There, in the lands that welcomed him for forty years, he understood that to stay well, we must eat well: a goal easily attainable through the Mediterranean way. As it is clear not only to those who have read his 1975 book, How to Eat Well and Stay Well, the Mediterranean Way but to those who have breathed the air there, the Mediterranean way of life has real regenerative power for humans and the ecosystem.
It sounds like an abstract concept, but it is not. Because today, in Pollica, looking closely at the elements that make up the longevity algorithm, it is evident that eating well and being well also mean taking care of our Earth. The elements that make up the longevity algorithm are concretely manifested in the collective ecological consciousness that has matured over the centuries in that territory, in urban and rural development policies that focus on the protection of resources and care for the landscape, agricultural practices with millennia-old origins, in the enhancement of artistic and cultural heritages, in the gastronomy of sustainability (seasonal and circular), of health (balanced and biodiverse), of inclusion (multicultural and welcoming) that has crossed national borders bringing to the world the great icons of Made in Italy pillars of Mediterranean gastronomy.

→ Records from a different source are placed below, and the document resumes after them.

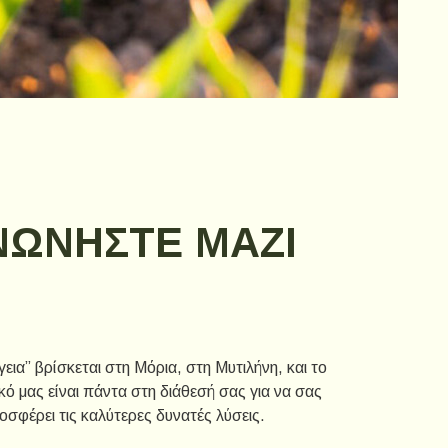
ΝΩΝΗΣΤΕ ΜΑΖΙ
εια” βρίσκεται στη Μόρια, στη Μυτιλήνη, και το
ό μας είναι πάντα στη διάθεσή σας για να σας
οσφέρει τις καλύτερες δυνατές λύσεις.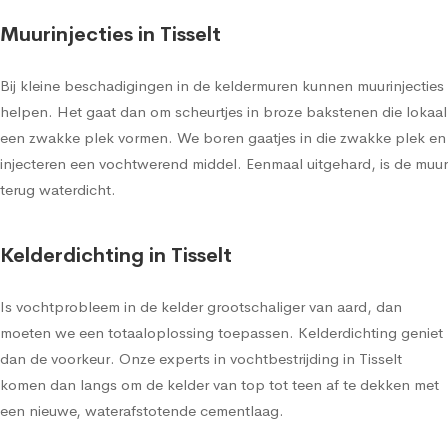
Muurinjecties in Tisselt
Bij kleine beschadigingen in de keldermuren kunnen muurinjecties
helpen. Het gaat dan om scheurtjes in broze bakstenen die lokaal
een zwakke plek vormen. We boren gaatjes in die zwakke plek en
injecteren een vochtwerend middel. Eenmaal uitgehard, is de muur
terug waterdicht.
Kelderdichting in Tisselt
Is vochtprobleem in de kelder grootschaliger van aard, dan
moeten we een totaaloplossing toepassen. Kelderdichting geniet
dan de voorkeur. Onze experts in vochtbestrijding in Tisselt
komen dan langs om de kelder van top tot teen af te dekken met
een nieuwe, waterafstotende cementlaag.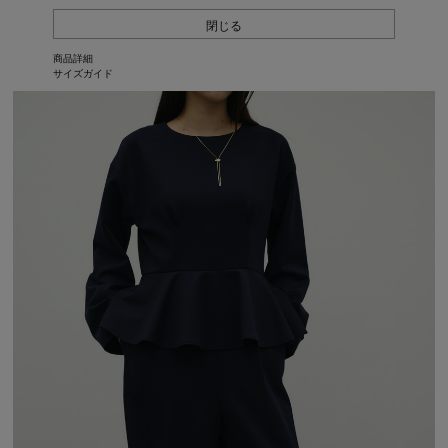
閉じる
商品詳細
サイズガイド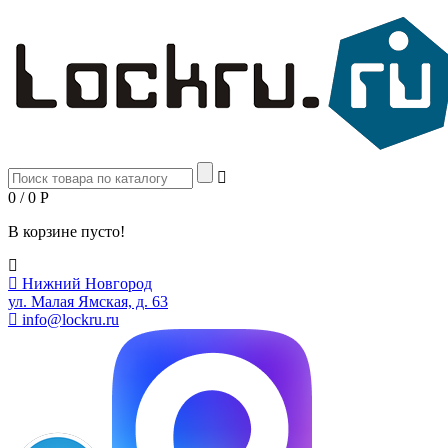
0 / 0
Р
В корзине пусто!
Нижний Новгород
ул. Малая Ямская, д. 63
info@lockru.ru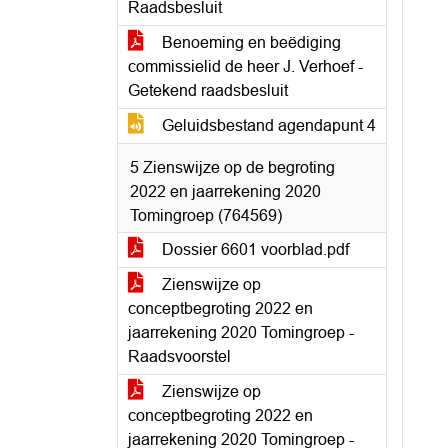
Raadsbesluit
Benoeming en beëdiging
commissielid de heer J. Verhoef -
Getekend raadsbesluit
Geluidsbestand agendapunt 4
5 Zienswijze op de begroting
2022 en jaarrekening 2020
Tomingroep (764569)
Dossier 6601 voorblad.pdf
Zienswijze op
conceptbegroting 2022 en
jaarrekening 2020 Tomingroep -
Raadsvoorstel
Zienswijze op
conceptbegroting 2022 en
jaarrekening 2020 Tomingroep -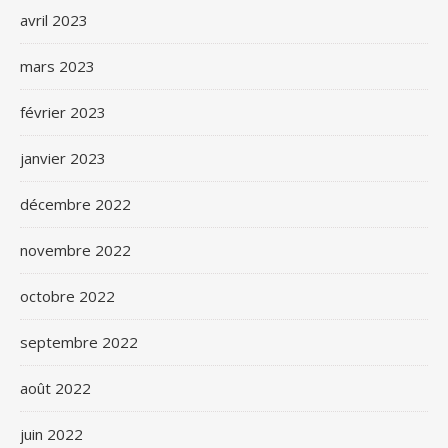
avril 2023
mars 2023
février 2023
janvier 2023
décembre 2022
novembre 2022
octobre 2022
septembre 2022
août 2022
juin 2022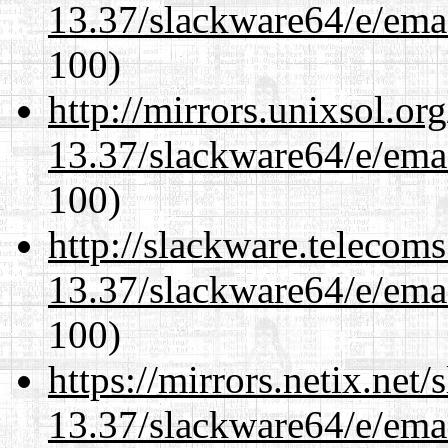
13.37/slackware64/e/ema
100)
http://mirrors.unixsol.or
13.37/slackware64/e/ema
100)
http://slackware.telecom
13.37/slackware64/e/ema
100)
https://mirrors.netix.net
13.37/slackware64/e/ema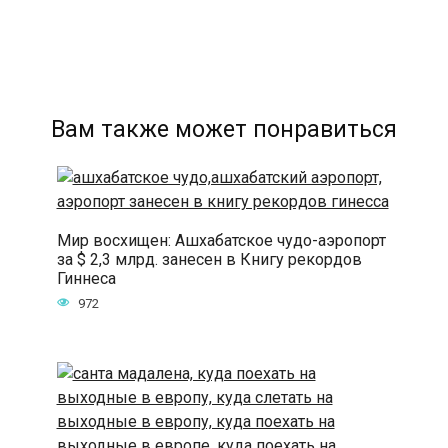
Вам также может понравиться
Мир восхищен: Ашхабатское чудо-аэропорт
за $ 2,3 млрд. занесен в Книгу рекордов
Гиннеса
972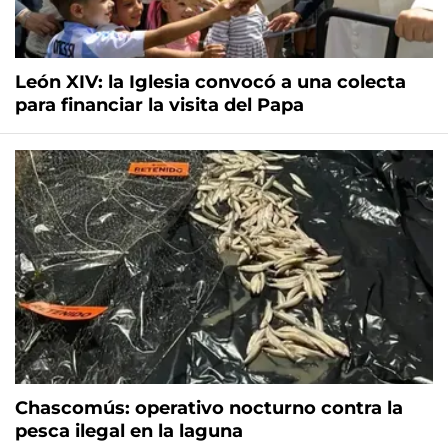
León XIV: la Iglesia convocó a una colecta
para financiar la visita del Papa
Chascomús: operativo nocturno contra la
pesca ilegal en la laguna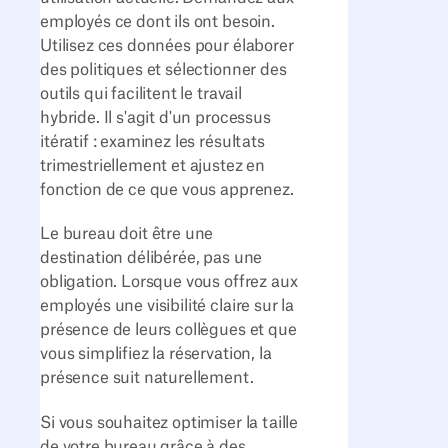
employés ce dont ils ont besoin.
Utilisez ces données pour élaborer
des politiques et sélectionner des
outils qui facilitent le travail
hybride. Il s'agit d'un processus
itératif : examinez les résultats
trimestriellement et ajustez en
fonction de ce que vous apprenez.
Le bureau doit être une
destination délibérée, pas une
obligation. Lorsque vous offrez aux
employés une visibilité claire sur la
présence de leurs collègues et que
vous simplifiez la réservation, la
présence suit naturellement.
Si vous souhaitez optimiser la taille
de votre bureau grâce à des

The concreteness of this concept is manifested in the daily work of Pollica people who have taken inspiration from the Mediterranean Diet lifestyle and cultural heritage, making it an accurate model of integral ecological development. And one among them is, first and foremost, Mayor Stefano Pisani.
This is the Mediterranean Way: Eat Well, Stay Well, and Save the Planet.

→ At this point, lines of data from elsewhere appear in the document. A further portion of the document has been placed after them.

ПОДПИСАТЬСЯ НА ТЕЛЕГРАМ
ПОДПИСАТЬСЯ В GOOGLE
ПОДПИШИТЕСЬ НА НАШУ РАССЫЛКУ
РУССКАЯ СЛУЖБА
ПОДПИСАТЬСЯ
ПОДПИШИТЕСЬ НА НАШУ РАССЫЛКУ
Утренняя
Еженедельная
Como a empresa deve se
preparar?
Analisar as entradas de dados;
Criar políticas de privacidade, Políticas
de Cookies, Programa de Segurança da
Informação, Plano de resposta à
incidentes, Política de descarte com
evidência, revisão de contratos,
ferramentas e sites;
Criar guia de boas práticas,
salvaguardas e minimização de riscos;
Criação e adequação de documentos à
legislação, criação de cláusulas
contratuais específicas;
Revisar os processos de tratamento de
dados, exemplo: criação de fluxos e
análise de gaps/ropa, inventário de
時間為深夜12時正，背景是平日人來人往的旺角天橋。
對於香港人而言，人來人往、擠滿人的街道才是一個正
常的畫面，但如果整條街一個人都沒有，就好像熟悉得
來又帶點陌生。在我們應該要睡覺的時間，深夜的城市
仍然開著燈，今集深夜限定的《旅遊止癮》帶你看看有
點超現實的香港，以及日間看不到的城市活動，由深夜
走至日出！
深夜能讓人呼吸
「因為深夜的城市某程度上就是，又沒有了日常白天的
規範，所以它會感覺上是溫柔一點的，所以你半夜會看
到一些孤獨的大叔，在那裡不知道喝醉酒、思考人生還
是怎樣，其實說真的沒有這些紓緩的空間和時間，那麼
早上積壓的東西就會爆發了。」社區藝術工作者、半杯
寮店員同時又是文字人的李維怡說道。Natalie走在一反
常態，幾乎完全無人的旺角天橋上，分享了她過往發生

Eat Well means not only eating quality food, paying attention to what we eat, tasting slowly, smelling, and sharing, but also discovering its history, origins, and rituals; and if by eating well, we do good to the land, the environment, society, and the economy, food will also make us live better. A healthy and sustainable lifestyle such as that of the Mediterranean Diet — a synthesis of biodiversity, protection, and care — creates a concentric propagation of well-being and widespread prosperity that invests everything inside and outside of us.